Monday, October 31, 2011

BNW Journal Ch. 3

Chapter 3 is important to the story line because it shows a few things. Since I haven’t read the full story yet, I can’t say what is most important. However, I can make conjectures about what will be valuable to know. The first part of the chapter focuses on children in this society. The D.H.C. explains how the government essentially brainwashes children. The process starts before they are decanted, their  word for born. They repeat messages over speakers thousands of times to drill in into ‘em young.
We are introduced to Mustapha Mond, one of 11 world controllers. He holds power over Western Europe and is much respected by the D.H.C., a man in control of the baby =-making facility,  and everyone. Mond tells the story of family and certain signifigant events in history. This is important because it shows you the views of their society on certain subjects. This viewpoint can make foreshadows and nuance or abnormalities more apparent throughout the story. A young lady, 19 years old or so, named Lanina is introduced. She is described as a perfect specimen of human and we can conclude she is an alpha.  Her and another nurse, Fanny, are talking about Lanina’s “love” life.

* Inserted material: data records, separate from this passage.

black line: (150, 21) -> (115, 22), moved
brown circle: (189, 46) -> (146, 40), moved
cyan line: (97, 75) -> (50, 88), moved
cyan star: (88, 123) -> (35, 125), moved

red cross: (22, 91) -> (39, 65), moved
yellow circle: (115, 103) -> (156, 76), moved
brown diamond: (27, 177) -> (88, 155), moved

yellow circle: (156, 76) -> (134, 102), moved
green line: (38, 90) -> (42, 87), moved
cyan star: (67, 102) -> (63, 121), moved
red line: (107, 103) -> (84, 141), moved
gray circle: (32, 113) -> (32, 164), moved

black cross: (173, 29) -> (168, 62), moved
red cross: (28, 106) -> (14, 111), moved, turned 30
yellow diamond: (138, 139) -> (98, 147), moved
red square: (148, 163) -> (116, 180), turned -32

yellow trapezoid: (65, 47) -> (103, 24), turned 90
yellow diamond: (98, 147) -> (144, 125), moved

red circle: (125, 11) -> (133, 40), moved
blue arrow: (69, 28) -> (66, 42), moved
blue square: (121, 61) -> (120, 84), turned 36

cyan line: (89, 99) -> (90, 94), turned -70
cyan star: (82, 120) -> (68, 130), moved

We observe the normal protocol for amourus relations and how detached they are from each other.  Henry Foster, the man Lanina has been going out with, is completely normal for that society and just regards Lanina as a thing. This angers the last seemingly important person, Bernard Marx. He has a crush on her, weird for a society of detached people, and thinks that the other people are disgusting and stupid. He is an outsider within a community of like-minded people.

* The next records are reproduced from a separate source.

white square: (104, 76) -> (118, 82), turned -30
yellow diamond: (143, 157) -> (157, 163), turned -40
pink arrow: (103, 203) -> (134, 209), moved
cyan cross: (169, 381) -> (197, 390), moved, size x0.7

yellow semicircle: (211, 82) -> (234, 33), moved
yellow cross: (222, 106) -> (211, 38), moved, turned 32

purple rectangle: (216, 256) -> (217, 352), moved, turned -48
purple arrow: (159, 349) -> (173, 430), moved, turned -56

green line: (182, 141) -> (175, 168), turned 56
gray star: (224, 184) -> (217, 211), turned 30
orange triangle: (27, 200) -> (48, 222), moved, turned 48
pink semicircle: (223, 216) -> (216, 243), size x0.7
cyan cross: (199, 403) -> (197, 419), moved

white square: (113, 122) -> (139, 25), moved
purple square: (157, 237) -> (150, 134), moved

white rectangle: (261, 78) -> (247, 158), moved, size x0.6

There are truly to many allusions to name in any sort of timely manner, so I will write about a few that I thought were most important. All of the main characters introduced so far have allusions or possible meanings behind them. Mustapha Mond refers to a influential Turkish politician/war leader. Henry Foster might be an allusion to Henry IIX, a former King of England notorious for his wives, or rather the number. Karl Marx is the person behind Bernard Marx. “Lanina” could mean two different things. If separated La nina refers to a girl, this is saying that she is young yet and will grow and develop over the story. Lanin is Lanina without an a, this could be a reference to Vladmir Lenin, a Russian politician.

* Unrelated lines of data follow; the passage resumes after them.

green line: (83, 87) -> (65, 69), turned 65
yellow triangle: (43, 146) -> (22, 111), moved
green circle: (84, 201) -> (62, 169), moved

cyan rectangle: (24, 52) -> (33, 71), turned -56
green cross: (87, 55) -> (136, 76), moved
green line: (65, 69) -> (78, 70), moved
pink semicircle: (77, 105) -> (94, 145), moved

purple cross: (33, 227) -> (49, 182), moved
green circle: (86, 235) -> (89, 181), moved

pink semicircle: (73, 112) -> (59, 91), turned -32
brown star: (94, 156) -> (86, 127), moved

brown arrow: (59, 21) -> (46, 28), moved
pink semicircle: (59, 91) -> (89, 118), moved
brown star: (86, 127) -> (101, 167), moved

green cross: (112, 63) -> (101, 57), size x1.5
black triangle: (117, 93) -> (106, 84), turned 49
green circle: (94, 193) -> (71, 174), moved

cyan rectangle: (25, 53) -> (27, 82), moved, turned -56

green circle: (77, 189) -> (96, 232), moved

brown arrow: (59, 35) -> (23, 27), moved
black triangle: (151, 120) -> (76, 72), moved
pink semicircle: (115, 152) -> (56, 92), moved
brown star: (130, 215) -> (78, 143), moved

One foreshadow I noted was when Lanina and Fanny were talking about Bernard Marx in the showers. Lanina say “as though she were a World Commander and he a Gamma-Minus machine minder.” (pg 45, line 9-10) This indicates that sometime in the future Lanina will have massive power over Marx.
Previously unknown  vocabulary:
Boskage: noun a mass of trees and shrubs; thicket
Maudlin: adj. over-sentimental
Discarnate: adj. not having a body ; viviparous: adj. live birth with live babies
Pneumatic: adj. of or relating to the spirit
hypnopaedia: learning by hearing while asleep or under hypnosis
Ectogenesis: noun the development of embryos in artificial conditions

1 comment:

  1. Henry VIII. Go insight into the allusions. There could be an irony involved with the Marx/Lenina relationship later in the future (but just think about the relations between the real Marx/Lenin?) Nice vocabulary!